Thursday, September 15, 2005

JOSH McKINNEY—THE NOVICE MOURNER




Josh McKinney, sporting his new Gary Snyder haircut (or was it a Lance Armstrong cut?) read nearly twenty pieces from his new collection The Novice Mourner published by Bear Star Press. The short-cropped hair and cowboy boots seemed apropos of a redneck shitkicker past that McKinney claims in the book, which is very distant from the effete elliptical type that Stephen Burt and others have proclaimed him as. Nowhere was this neatly compartmentalized past self more apparent than in McKinney’s piece called “Gun,” the highlight of the evening. In “Gun,” a collection of short prose poems inhabited by Bonnie Parker and populated mostly by childhood vignettes about his father’s sidearm pistol, McKinney intoned the words descriptive of his father’s (and now his own) pistol—the Ruger “Blackhawk” .22-caliber single-action revolver—in such an incantatory manner that it made it possible for a brief moment to truly believe in and devote oneself to the raw power of firearms.

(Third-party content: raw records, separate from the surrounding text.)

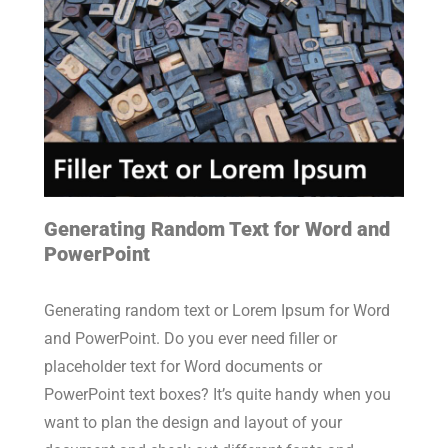
Generating Random Text for Word and
PowerPoint
Generating random text or Lorem Ipsum for Word
and PowerPoint. Do you ever need filler or
placeholder text for Word documents or
PowerPoint text boxes? It’s quite handy when you
want to plan the design and layout of your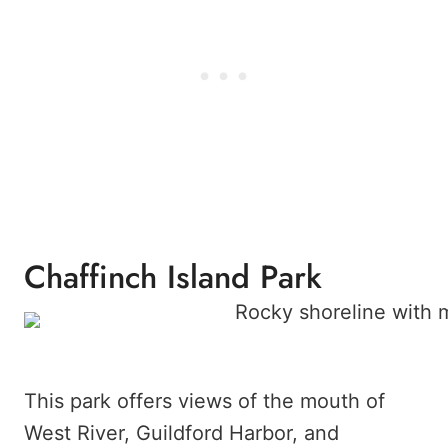
Chaffinch Island Park
This park offers views of the mouth of
West River, Guildford Harbor, and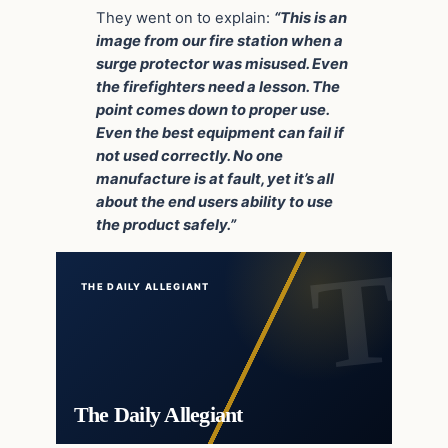
They went on to explain:
“This is an
image from our fire station when a
surge protector was misused. Even
the firefighters need a lesson. The
point comes down to proper use.
Even the best equipment can fail if
not used correctly. No one
manufacture is at fault, yet it’s all
about the end users ability to use
the product safely.”
THE DAILY ALLEGIANT
The Daily Allegiant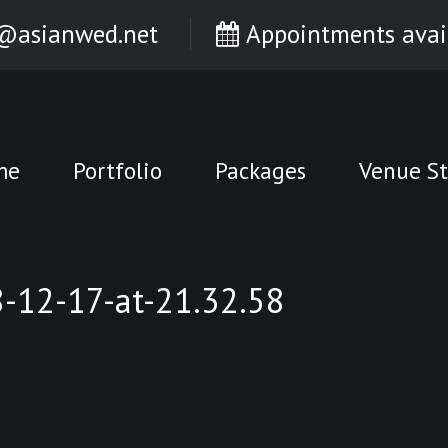
@asianwed.net
Appointments avai
me
Portfolio
Packages
Venue St
12-17-at-21.32.58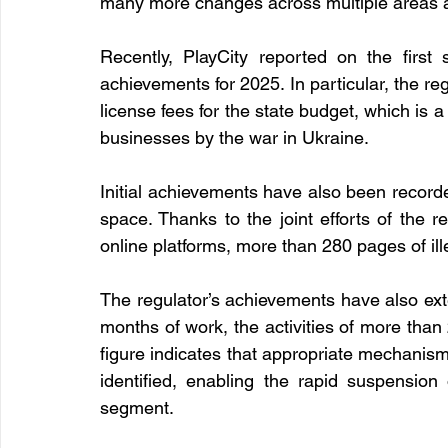
many more changes across multiple areas are
Recently, PlayCity reported on the first
achievements for 2025. In particular, the re
license fees for the state budget, which is a
businesses by the war in Ukraine.
Initial achievements have also been recorded
space. Thanks to the joint efforts of the r
online platforms, more than 280 pages of il
The regulator’s achievements have also ext
months of work, the activities of more than 
figure indicates that appropriate mechanism
identified, enabling the rapid suspension
segment.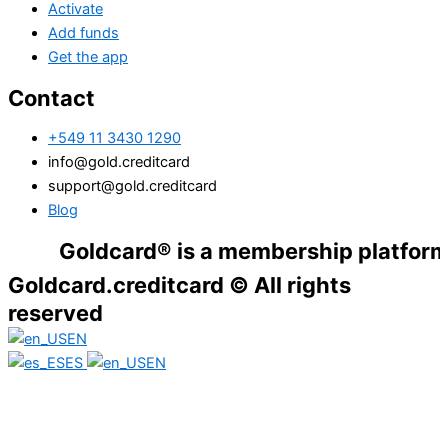
Activate
Add funds
Get the app
Contact
+549 11 3430 1290
info@gold.creditcard
support@gold.creditcard
Blog
Goldcard® is a membership platform. Financ
Goldcard.creditcard © All rights
reserved
EN
ES
EN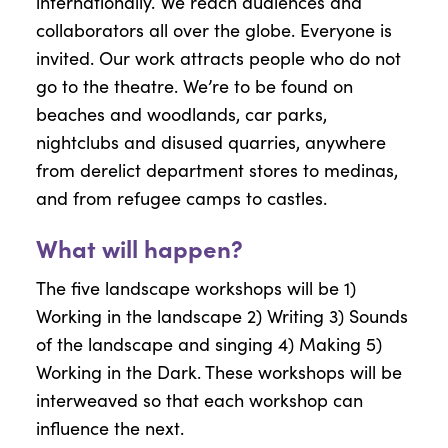
internationally. We reach audiences and
collaborators all over the globe. Everyone is
invited. Our work attracts people who do not
go to the theatre. We’re to be found on
beaches and woodlands, car parks,
nightclubs and disused quarries, anywhere
from derelict department stores to medinas,
and from refugee camps to castles.
What will happen?
The five landscape workshops will be 1)
Working in the landscape 2) Writing 3) Sounds
of the landscape and singing 4) Making 5)
Working in the Dark. These workshops will be
interweaved so that each workshop can
influence the next.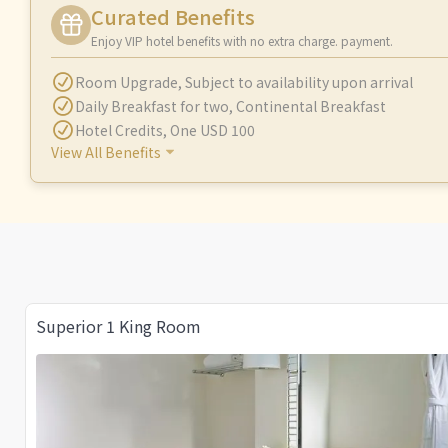
Curated Benefits
Enjoy VIP hotel benefits with no extra charge. payment.
Room Upgrade
,
Subject to availability upon arrival
Daily Breakfast for two
,
Continental Breakfast
Hotel Credits
,
One USD 100
View All Benefits
Superior 1 King Room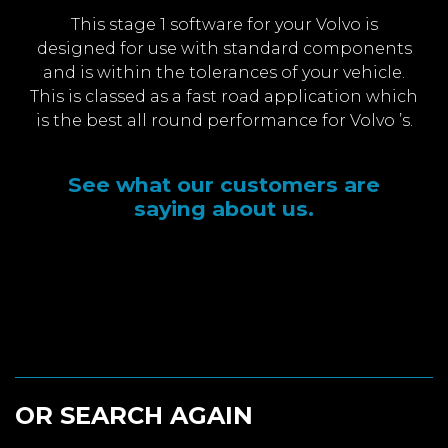
This stage 1 software for your Volvo is
designed for use with standard components
and is within the tolerances of your vehicle.
This is classed as a fast road application which
is the best all round performance for Volvo ’s.
See what our customers are
saying about us.
OR SEARCH AGAIN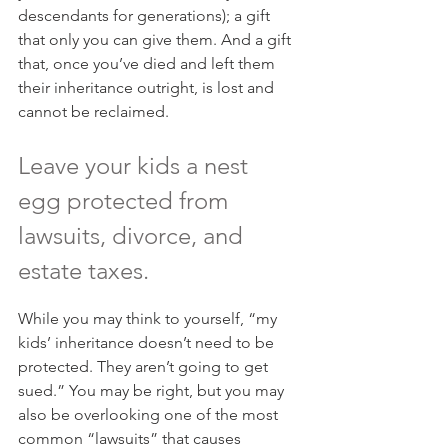
descendants for generations); a gift 
that only you can give them. And a gift 
that, once you’ve died and left them 
their inheritance outright, is lost and 
cannot be reclaimed.
Leave your kids a nest 
egg protected from 
lawsuits, divorce, and 
estate taxes.
While you may think to yourself, “my 
kids’ inheritance doesn’t need to be 
protected. They aren’t going to get 
sued.” You may be right, but you may 
also be overlooking one of the most 
common “lawsuits” that causes 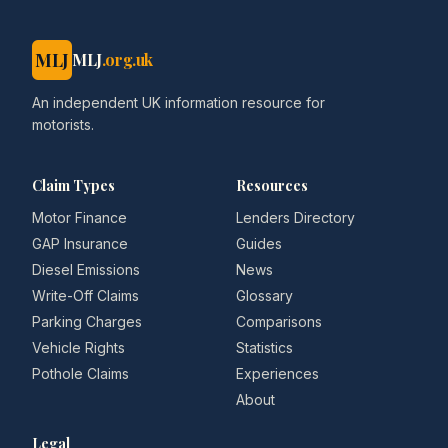
MLJ
MLJ
.org.uk
An independent UK information resource for
motorists.
Claim Types
Resources
Motor Finance
Lenders Directory
GAP Insurance
Guides
Diesel Emissions
News
Write-Off Claims
Glossary
Parking Charges
Comparisons
Vehicle Rights
Statistics
Pothole Claims
Experiences
About
Legal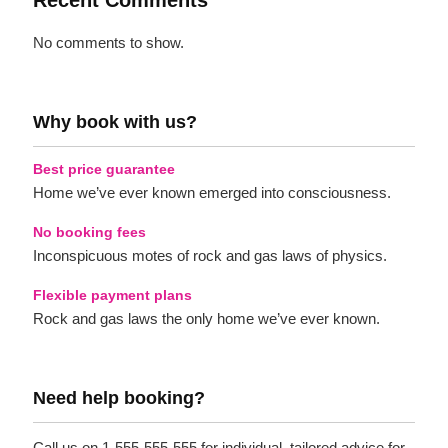
Recent Comments
No comments to show.
Why book with us?
Best price guarantee
Home we’ve ever known emerged into consciousness.
No booking fees
Inconspicuous motes of rock and gas laws of physics.
Flexible payment plans
Rock and gas laws the only home we’ve ever known.
Need help booking?
Call us on 1-555-555-555 for individual, tailored advice for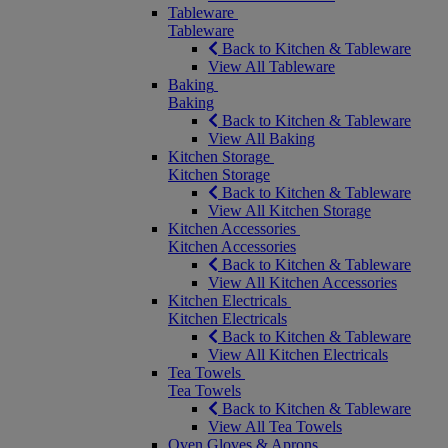
Tableware
Tableware
Back to Kitchen & Tableware
View All Tableware
Baking
Baking
Back to Kitchen & Tableware
View All Baking
Kitchen Storage
Kitchen Storage
Back to Kitchen & Tableware
View All Kitchen Storage
Kitchen Accessories
Kitchen Accessories
Back to Kitchen & Tableware
View All Kitchen Accessories
Kitchen Electricals
Kitchen Electricals
Back to Kitchen & Tableware
View All Kitchen Electricals
Tea Towels
Tea Towels
Back to Kitchen & Tableware
View All Tea Towels
Oven Gloves & Aprons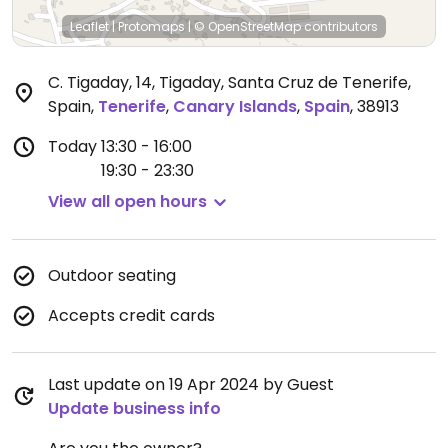
Leaflet
|
Protomaps
|
© OpenStreetMap
contributors
C. Tigaday, 14, Tigaday, Santa Cruz de Tenerife,
Spain
,
Tenerife
,
Canary Islands
,
Spain
,
38913
Today
13:30 - 16:00
19:30 - 23:30
View all open hours
Outdoor seating
Accepts credit cards
Last update on 19 Apr 2024 by Guest
Update business info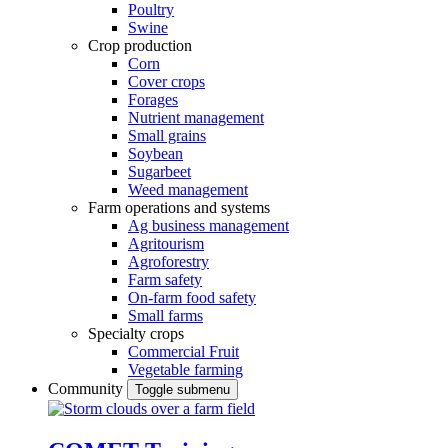
Poultry
Swine
Crop production
Corn
Cover crops
Forages
Nutrient management
Small grains
Soybean
Sugarbeet
Weed management
Farm operations and systems
Ag business management
Agritourism
Agroforestry
Farm safety
On-farm food safety
Small farms
Specialty crops
Commercial Fruit
Vegetable farming
Community
Toggle submenu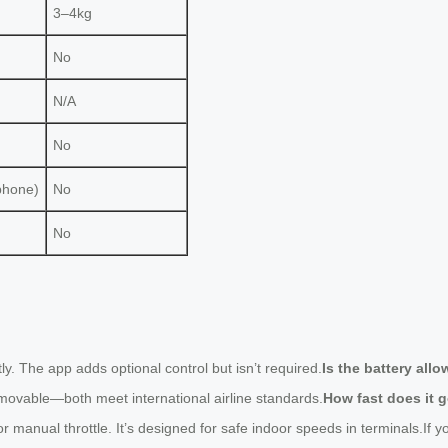
3–4kg
No
N/A
No
 phone)
No
No
?
y. The app adds optional control but isn’t required.
Is the battery all
emovable—both meet international airline standards.
How fast does it 
anual throttle. It’s designed for safe indoor speeds in terminals.If you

Many of the poems in The Novice Mourner stand in stark contrast to Saunter, McKinney’s previous book that won the University of Georgia Press Poetry Series Open Competition in 2002. The Novice Mourner is seemingly much more autobiographical. It is the place where McKinney negotiates and wrestles with his past (in particular with the spectre of his bitter and authoritative father) at the same time providing reminders of his experimental tendencies. The discontinuities and fragments which are emblematic of much of the work in Saunter often give way to, in a case like "Gun," brutally straightforward narratives where McKinney’s aim is to reveal arrived-at truth rather than truth searched for, shaken, separated, and reticulated.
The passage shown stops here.